Nietzsche-Zarathustra verso una terra felice

Nietzsche-Zarathustra verso una terra felice

di Paolo Ghezzi

Finito addirittura nelle canzoni per la facilità della rima (Nice che dice? si domandava Zucchero, ma Nice sarà felice?), Nietzsche è un filosofo geniale e urticante che non smette mai di stupire, ad ogni rilettura che se ne fa. Ben venga dunque, se non altro per ripensare il cristianesimo alla vigilia di un Natale sempre più imprigionato in evento sentimental-commercial-globale - dunque normalizzato e depotenziato a festa rassicurante anziché memoria eversiva - la nuova fatica del prolifico saggista trentino Francesco Roat, dedicata alla «Religiosità in Nietzsche» (edizioni Mimesis), con un sottotitolo provocatorio ma non così bizzarro come pare, «Il Vangelo di Zarathustra».

Ma come, il pensatore che più si è impegnato a «destrutturare» la fede cristiana, ripensato come una specie di evangelista anomalo? Certo che sì. La religiosità di Nietzsche-Zarathustra non è dentro l’orizzonte di un Dio-persona, s’intende, eppure diventa «modalità interpretativa dello stupore di fronte al miracolo» dell’esistenza che non si può spiegare con l’unico strumento della ragione. Una religione che diventa «antidoto alla banalità» secondo la definizione di Remo Bodei, in quanto, a differenza dell’ateismo dogmatico, apre «la possibilità di far diventare questo mondo un’altra cosa».

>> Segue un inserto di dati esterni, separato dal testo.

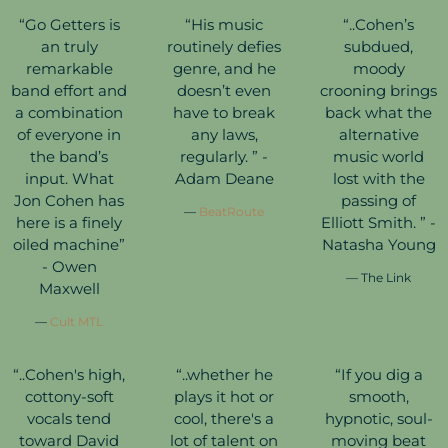
“
Go Getters is
“
His music
“
..Cohen’s
an truly
routinely defies
subdued,
remarkable
genre, and he
moody
band effort and
doesn’t even
crooning brings
a combination
have to break
back what the
of everyone in
any laws,
alternative
the band’s
regularly. ” -
music world
input. What
Adam Deane
lost with the
Jon Cohen has
passing of
—
BeatRoute
here is a finely
Elliott Smith. ” -
oiled machine”
Natasha Young
- Owen
— The Link
Maxwell
—
Cult MTL
“
..Cohen's high,
“
..whether he
“
If you dig a
cottony-soft
plays it hot or
smooth,
vocals tend
cool, there's a
hypnotic, soul-
toward David
lot of talent on
moving beat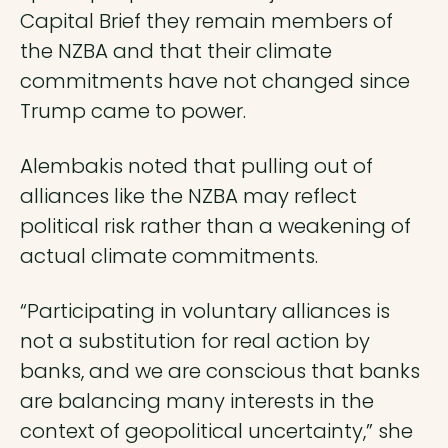
Capital Brief they remain members of
the NZBA and that their climate
commitments have not changed since
Trump came to power.
Alembakis noted that pulling out of
alliances like the NZBA may reflect
political risk rather than a weakening of
actual climate commitments.
“Participating in voluntary alliances is
not a substitution for real action by
banks, and we are conscious that banks
are balancing many interests in the
context of geopolitical uncertainty,” she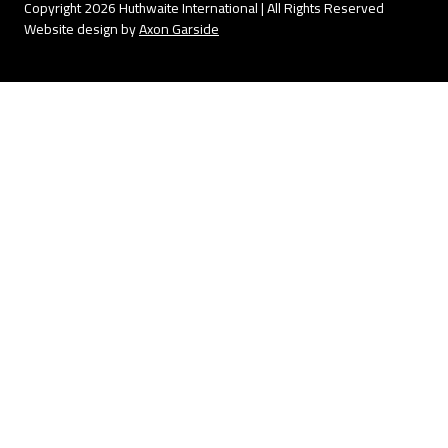
Copyright 2026 Huthwaite International | All Rights Reserved
Website design by
Axon Garside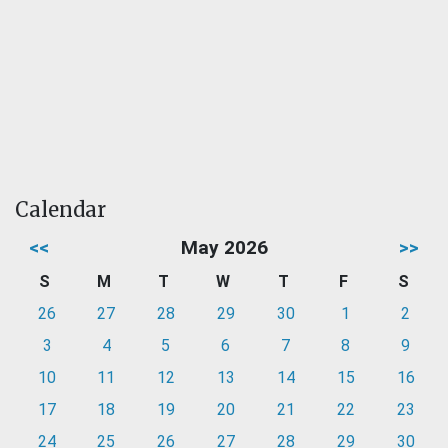
Calendar
<<
May 2026
>>
S
M
T
W
T
F
S
26
27
28
29
30
1
2
3
4
5
6
7
8
9
10
11
12
13
14
15
16
17
18
19
20
21
22
23
24
25
26
27
28
29
30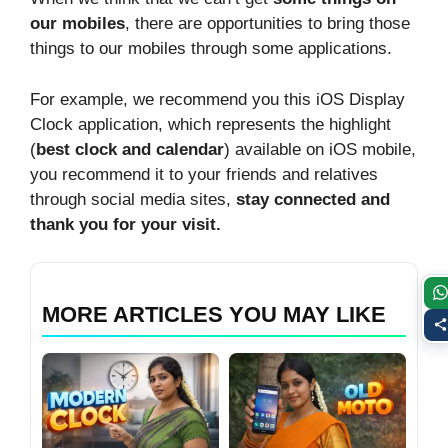
our mobiles
, there are opportunities to bring those
things to our mobiles through some applications.
For example, we recommend you this iOS Display
Clock application, which represents the highlight
(
best clock and calendar
) available on iOS mobile,
you recommend it to your friends and relatives
through social media sites,
stay connected and
thank you for your visit.
MORE ARTICLES YOU MAY LIKE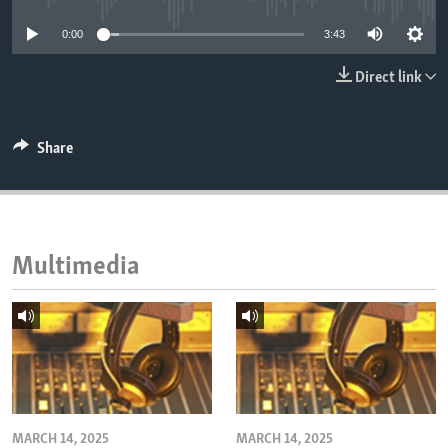
ENVIRONMENT AND HEALTH
0:00
3:43
IDEALS AND INSTITUTIONS
Direct link
Share
Multimedia
MARCH 14, 2025
MARCH 14, 2025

Il credere di Zarathustra abbraccia la ragione poetica che sa costruire un altro mondo: così come la filosofia deve lasciare «il Grund per l’Abgrund: il terreno stabile (in apparenza) per un’abissalità la quale non deve sgomentarci, semmai colmarci di stupita meraviglia e gratitudine».
Il quinto vangelo di Zarathustra, scritto dopo l’inchiodamento del quadruplice Vangelo canonico sulla croce (una morte definitiva, per Nietzsche), propone non più un credere, «bensì un fare, soprattutto un non-fare-molte-cose, un diverso essere…» con una carica profetica che rimanda al rabbi di Nazareth. Non a caso la prima domanda in cui si imbatte il trentenne Zarathustra, che abbandona il suo eremo tra le montagne, è quella del vecchio asceta che gli chiede se vuole portare il fuoco nelle valli. «Fuoco», la stessa promessa di Gesù nei Vangeli: un salvatore che non riscalda, anzi che non accende, è la tiepida parodia di un rivoluzionario con cui non vale la pena di perdere tempo.

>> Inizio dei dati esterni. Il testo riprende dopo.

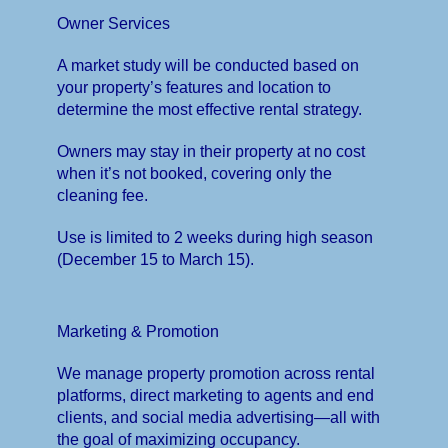
Owner Services
A market study will be conducted based on
your property’s features and location to
determine the most effective rental strategy.
Owners may stay in their property at no cost
when it’s not booked, covering only the
cleaning fee.
Use is limited to 2 weeks during high season
(December 15 to March 15).
Marketing & Promotion
We manage property promotion across rental
platforms, direct marketing to agents and end
clients, and social media advertising—all with
the goal of maximizing occupancy.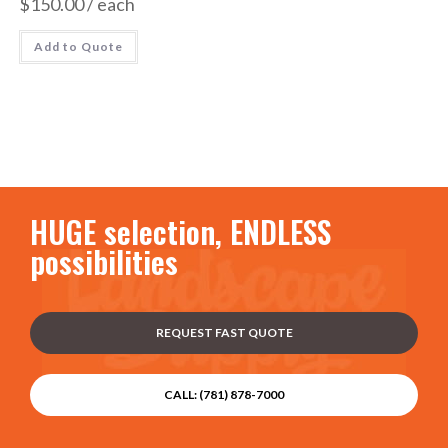
$
150.00
/ each
Add to Quote
HUGE selection, ENDLESS
possibilities
REQUEST FAST QUOTE
CALL: (781) 878-7000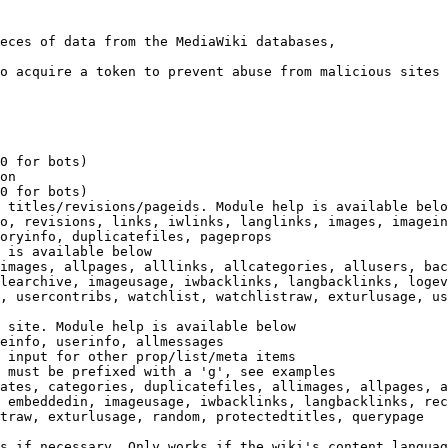
eces of data from the MediaWiki databases,

o acquire a token to prevent abuse from malicious sites

0 for bots)

on

0 for bots)

 titles/revisions/pageids. Module help is available belo
o, revisions, links, iwlinks, langlinks, images, imagein
oryinfo, duplicatefiles, pageprops

 is available below

images, allpages, alllinks, allcategories, allusers, bac
learchive, imageusage, iwbacklinks, langbacklinks, logev
, usercontribs, watchlist, watchlistraw, exturlusage, us
 site. Module help is available below

einfo, userinfo, allmessages

 input for other prop/list/meta items

 must be prefixed with a 'g', see examples

ates, categories, duplicatefiles, allimages, allpages, a
 embeddedin, imageusage, iwbacklinks, langbacklinks, rec
traw, exturlusage, random, protectedtitles, querypage

s if necessary. Only works if the wiki's content languag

La predilezione per i bambini e l’insofferenza per i dotti, la missione dell’amore, la «fedeltà alla terra» (bellissima espressione di «immersione» in tutta la gioia e il dolore del mondo, senza bisogno di «riserve» ultraterrene) controbilancia dunque la definizione nicciana del cristianesimo come maledizione (in polemica con San Paolo e i cristiani suoi seguaci, ben più che con il Nazareno), e ci rivela la natura mistica dello Zarathustra che difatti spiazza il vecchio papa che gli dice: «Accanto a te, sebbene tu voglia essere il più senza Dio di tutti, avverto un segreto profumo d’incenso e una fragranza di lunghe benedizioni…».

C’è dunque, nel negatore del Dio ecclesiastico, nel nemico di una fede proiettata sull’aldilà e nemica della vita e del corpo, un «profumo» di sacro e una traccia di divino che Nietzsche ripropone nelle figure del Folle, del Poeta, di Dioniso e Pan: uomini contagiati dall’oltre, e dèi contagiati dal qui ed ora. Verso una trasfigurazione della stessa scena del mondo: «trasformerà la terra in un giorno di festa».
Alla fine delle sue 150 pagine, ricche per i filosofi e i teologi ma appassionanti anche per i non-specialisti pensanti, Roat ci ripropone dunque un Nietzsche Anticristo e insieme «cristologico», antireligioso e insieme spirituale, che ci frantuma il Natale della tradizione ecclesiastica ma, proclamando la morte di Dio, ci spalanca l’orizzonte alla nuova luce di un ritrovato senso della vita.

Oltre la notte della sofferenza fine a se stessa, o usata dal potere, brilla l’ebbrezza di una bellezza riscoperta, perfino nel dolore di vivere sperimentato dallo stesso filosofo sulle piste di un contraddittorio «oltreuomo»: un Nietzsche che vide in Gesù «la storia di un povero insaziato e insaziabile nell’amore» ma forse - conclude Roat - «avrebbe fatto meglio a parlare così di se stesso».